The Go Blog

Perfectly Reproducible, Verified Go Toolchains

Russ Cox
28 August 2023

One of the key benefits of open-source software is that anyone can read the source code and inspect what it does. And yet most software, even open-source software, is downloaded in the form of compiled binaries, which are much more difficult to inspect. If an attacker wanted to run a supply chain attack on an open-source project, the least visible way would be to replace the binaries being served while leaving the source code unmodified.

The best way to address this kind of attack is to make open-source software builds reproducible, meaning that a build that starts with the same sources produces the same outputs every time it runs. That way, anyone can verify that posted binaries are free of hidden changes by building from authentic sources and checking that the rebuilt binaries are bit-for-bit identical to the posted binaries. That approach proves the binaries have no backdoors or other changes not present in the source code, without having to disassemble or look inside them at all. Since anyone can verify the binaries, independent groups can easily detect and report supply chain attacks.

As supply chain security becomes more important, so do reproducible builds, because they provide a simple way to verify the posted binaries for open-source projects.

Go 1.21.0 is the first Go toolchain with perfectly reproducible builds.

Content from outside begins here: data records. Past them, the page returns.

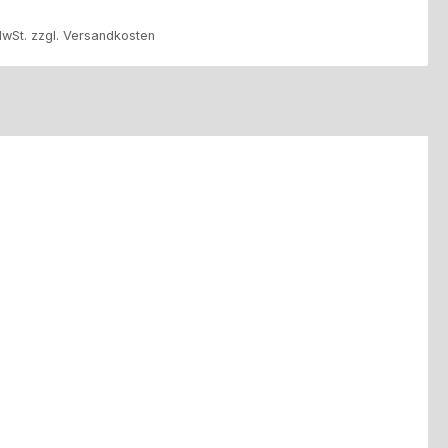
MwSt. zzgl. Versandkosten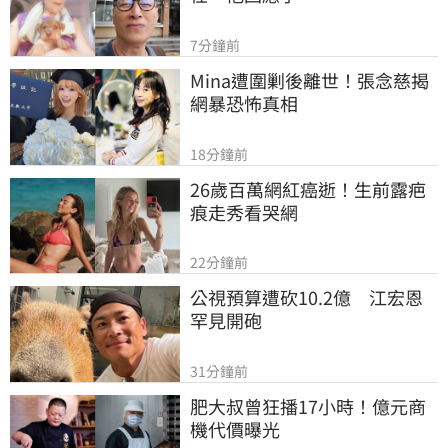
7分鐘前
Mina遭圍剿後離世！張念慈揭
網暴恐怖真相
18分鐘前
26歲百萬網紅癌逝！生前露疤
痕走秀看哭網
22分鐘前
公視預算遭砍10.2億　江宏恩
罕見開砲
31分鐘前
肥大叔曾狂播17小時！億元商
機代價曝光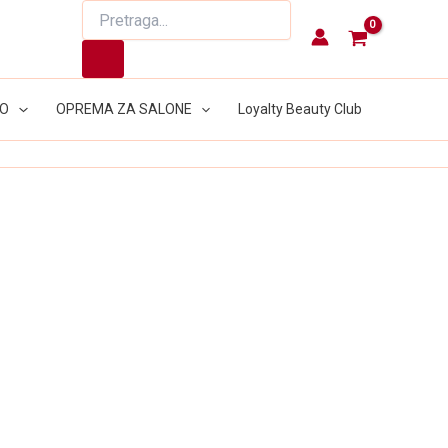
Products
search
LO
OPREMA ZA SALONE
Loyalty Beauty Club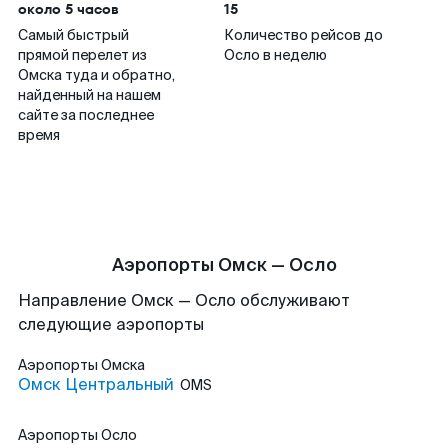
около 5 часов
15
Самый быстрый
Количество рейсов до
прямой перелет из
Осло в неделю
Омска туда и обратно,
найденный на нашем
сайте за последнее
время
Аэропорты Омск — Осло
Направление Омск — Осло обслуживают
следующие аэропорты
Аэропорты
Омска
Омск Центральный
OMS
Аэропорты
Осло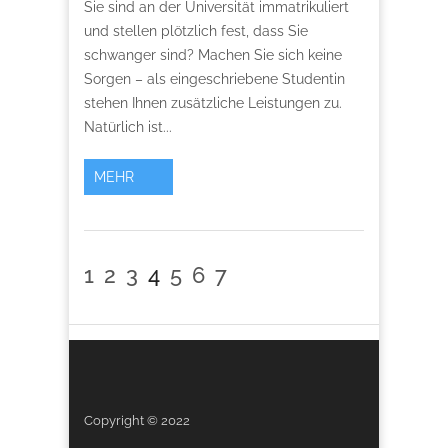
Sie sind an der Universität immatrikuliert
und stellen plötzlich fest, dass Sie
schwanger sind? Machen Sie sich keine
Sorgen – als eingeschriebene Studentin
stehen Ihnen zusätzliche Leistungen zu.
Natürlich ist...
MEHR
1
2
3
4
5
6
7
Copyright © 2022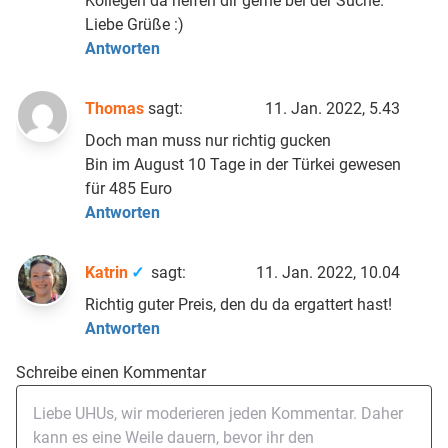
Kollegen da helfen dir gerne bei der Suche.
Liebe Grüße :)
Antworten
Thomas
sagt:
11. Jan. 2022, 5.43
Doch man muss nur richtig gucken
Bin im August 10 Tage in der Türkei gewesen
für 485 Euro
Antworten
Katrin
sagt:
11. Jan. 2022, 10.04
Richtig guter Preis, den du da ergattert hast!
Antworten
Schreibe einen Kommentar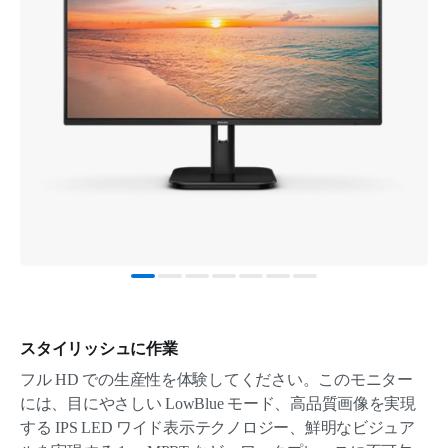
スタイリッシュに作業
フル HD での生産性を体験してください。このモニター
には、目にやさしい LowBlue モード、高品質画像を実現
する IPS LED ワイド表示テクノロジー、鮮明なビジュア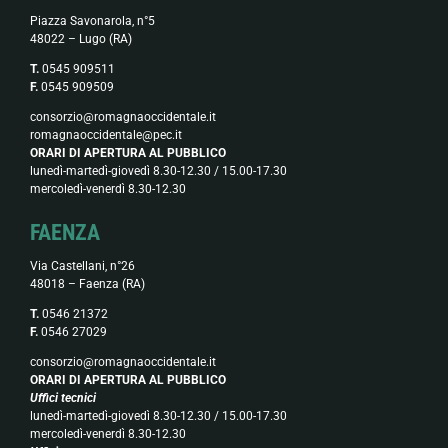
Piazza Savonarola, n°5
48022 – Lugo (RA)
T.
0545 909511
F.
0545 909509
consorzio@romagnaoccidentale.it
romagnaoccidentale@pec.it
ORARI DI APERTURA AL PUBBLICO
lunedì-martedì-giovedì 8.30-12.30 / 15.00-17.30
mercoledì-venerdì 8.30-12.30
FAENZA
Via Castellani, n°26
48018 – Faenza (RA)
T.
0546 21372
F.
0546 27029
consorzio@romagnaoccidentale.it
ORARI DI APERTURA AL PUBBLICO
Uffici tecnici
lunedì-martedì-giovedì 8.30-12.30 / 15.00-17.30
mercoledì-venerdì 8.30-12.30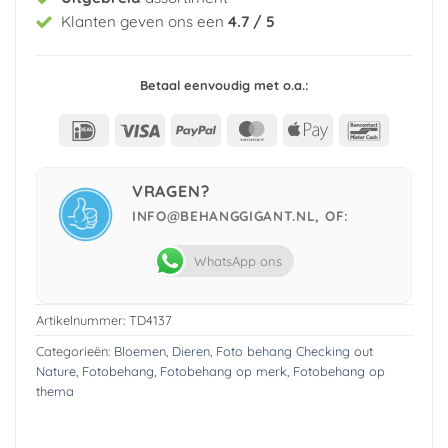
Klanten geven ons een
4.7 / 5
Betaal eenvoudig met o.a.:
IDeal
Visa
PayPal
MasterCard
Apple
Bancont
Pay
VRAGEN?
INFO@BEHANGGIGANT.NL, OF:
WhatsApp ons
Artikelnummer:
TD4137
Categorieën:
Bloemen
,
Dieren
,
Foto behang Checking out
Nature
,
Fotobehang
,
Fotobehang op merk
,
Fotobehang op
thema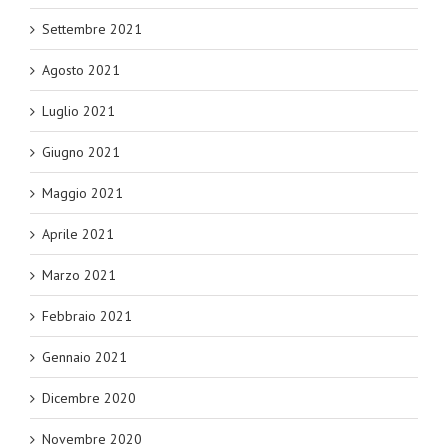
Settembre 2021
Agosto 2021
Luglio 2021
Giugno 2021
Maggio 2021
Aprile 2021
Marzo 2021
Febbraio 2021
Gennaio 2021
Dicembre 2020
Novembre 2020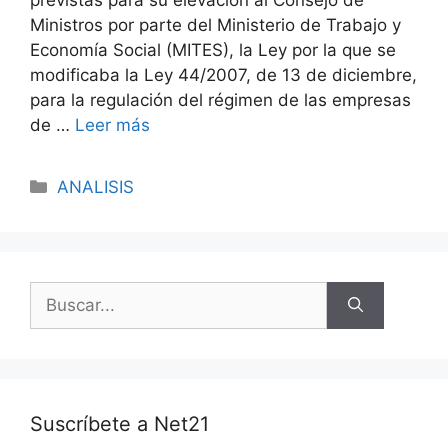
Ministros por parte del Ministerio de Trabajo y
Economía Social (MITES), la Ley por la que se
modificaba la Ley 44/2007, de 13 de diciembre,
para la regulación del régimen de las empresas
de …
Leer más
ANALISIS
Suscríbete a Net21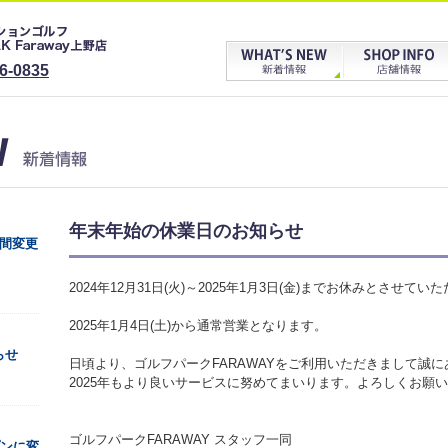
6-0835
年末年始の休業日のお知らせ
時間変更
2024年12月31日(火)～2025年1月3日(金)までお休みとさせてい
2025年1月4日(土)から通常営業となります。
らせ
日頃より、ゴルフパークFARAWAYをご利用いただきまして誠
2025年もより良いサービスに努めてまいります。よろしくお願
ゴルフパークFARAWAY スタッフ一同
プンに変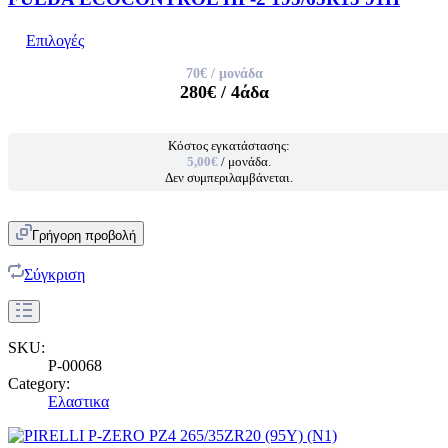
Επιλογές
70€
/ μονάδα
280€
/ 4άδα
Κόστος εγκατάστασης:
5,00€
/ μονάδα.
Δεν συμπεριλαμβάνεται.
Γρήγορη προβολή
Σύγκριση
SKU:
P-00068
Category:
Ελαστικα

Earlier toolchains were possible to reproduce, but only with significant effort, and probably no one did: they just trusted that the binaries posted on go.dev/dl were the correct ones. Now it’s easy to “trust but verify.”

This post explains what goes into making builds reproducible, examines the many changes we had to make to Go to make Go toolchains reproducible, and then demonstrates one of the benefits of reproducibility by verifying the Ubuntu package for Go 1.21.0.

Making a Build Reproducible

Computers are generally deterministic, so you might think all builds would be equally reproducible. That’s only true from a certain point of view. Let’s call a piece of information a relevant input when the output of a build can change depending on that input. A build is reproducible if it can be repeated with all the same relevant inputs. Unfortunately, lots of build tools turn out to incorporate inputs that we would usually not realize are relevant and that might be difficult to recreate or provide as input. Let’s call an input an unintentional input when it turns out to be relevant but we didn’t mean it to be.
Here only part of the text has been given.